Così avventurosa, così libera

Così forte, così leggera

Così profonda

Così indisciplinata, così poco lagnosa.

Esiste ancora l'amicizia nel mondo contemporaneo? Ad una prima osservazione sembrerebbe di no. Il mondo degli affari è dominato dal mercato e dall'utile economico. La politica dalla competizione per il potere. In entrambi i casi c'è ben poco spazio per rapporti personali sinceri. Il mondo moderno, inoltre, ci impone un continuo mutamento.

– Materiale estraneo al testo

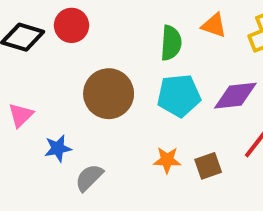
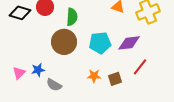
green semicircle: (171, 43) -> (72, 17), moved
pink triangle: (21, 115) -> (19, 73), moved
gray semicircle: (89, 178) -> (54, 85), turned -105

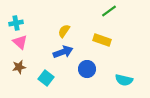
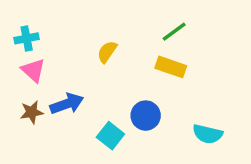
green line: (109, 11) -> (174, 32), moved
blue arrow: (63, 52) -> (67, 104), moved
cyan square: (46, 78) -> (110, 136), moved

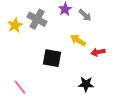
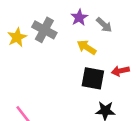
yellow arrow: (78, 40) -> (87, 47), moved
black square: (52, 58) -> (93, 78), moved

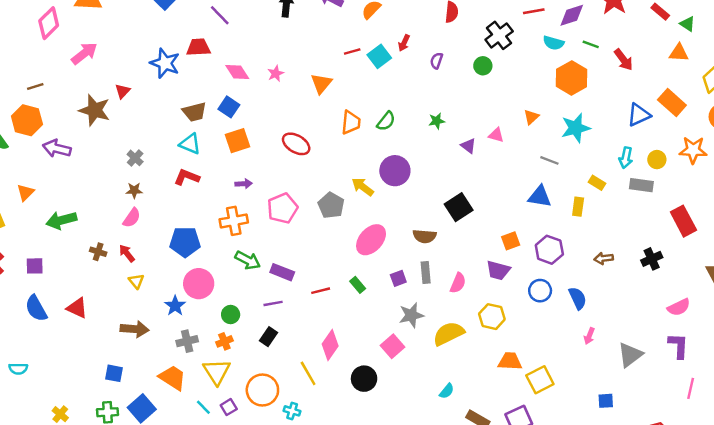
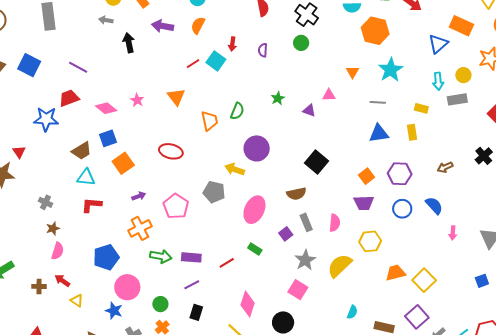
blue square: (229, 107) -> (108, 138), turned -36

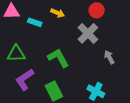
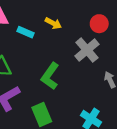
green L-shape: (58, 58) -> (50, 76), turned -120

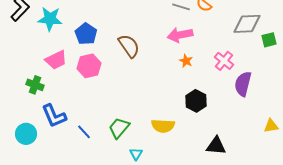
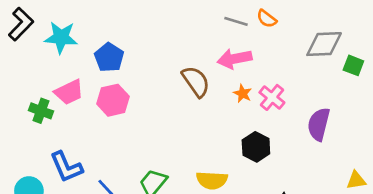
green square: (269, 40) -> (353, 65), turned 35
brown semicircle: (129, 46) -> (196, 81), moved
pink cross: (224, 61) -> (272, 97), moved
green cross: (35, 85) -> (41, 111), moved

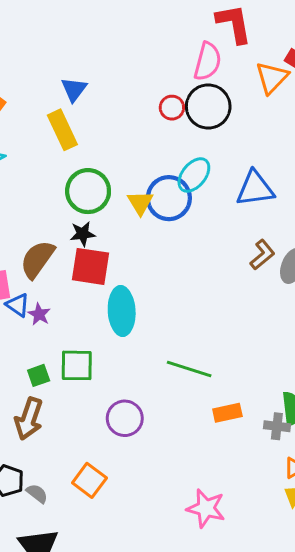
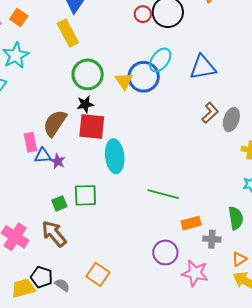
blue triangle: (18, 305) -> (43, 155), turned -36
purple circle: (125, 418) -> (165, 252), moved
brown arrow: (29, 419) -> (54, 234), turned 124
gray cross: (277, 426) -> (212, 239), moved
pink star: (206, 508) -> (195, 273), moved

Quando cambiamo residenza e lavoro finiamo anche per lasciare i vecchi amici. Promettiamo di rivederci ma, poi sorgono i nuovi interessi, nuovi bisogni, abbiamo nuovi incontri. Nessuno può restare immobile e guardarsi indietro. In Italia, la parola amicizia, ha assunto addirittura un significato negativo, di privilegio, di raccomandazione. Per trovare un posto di lavoro, per essere ammesso all'ospedale, per avere una casa in affitto, occorrono delle raccomandazioni, delle amicizie. Se segui la procedura regolare, burocratica, non ottieni nulla. L'amicizia è il mezzo per passare davanti agli altri, per eludere la norma. La parola amicizia ha finito così, per indicare i criteri particolaristici, i privilegi, grandi e piccoli, in un sistema che, se fosse giusto, dovrebbe essere invece retto da criteri universalistici e di merito. Il mondo moderno è caratterizzato dal passaggio dai ruoli particolaristici, ascritti, ed emotivi a ruoli universalistici, acquisiti e neutrali. L'amicizia appare, perciò, come un anacronismo e, per di più, fonte di ingiustizia. In una società giusta le posizioni vanno attribuite non in base all'amicizia, ma al merito, valutato in modo imparziale. I servizi sociali devono erogare le loro prestazioni non ai raccomandati, ma a tutti. Un sistema amministrativo infiltrato dall'amicizia, è clientelare, mafioso, ingiusto. Molti, perciò, pensano che l'amicizia sia una sopravvivenza del passato. Qualcosa come la lealtà feudale, oppure la magia o il folklore. Secondo costoro l'amicizia, col passare degli anni, perde di importanza, ed il suo destino è di scomparire per lasciare il posto a rapporti impersonali ed obiettivi. Altri ritengono che l'amicizia riuscirà a sopravvivere, ma confinata accuratamente alla sfera dell'intimo, senza alcuna contaminazione con gli affari, i pubblici uffici e la politica.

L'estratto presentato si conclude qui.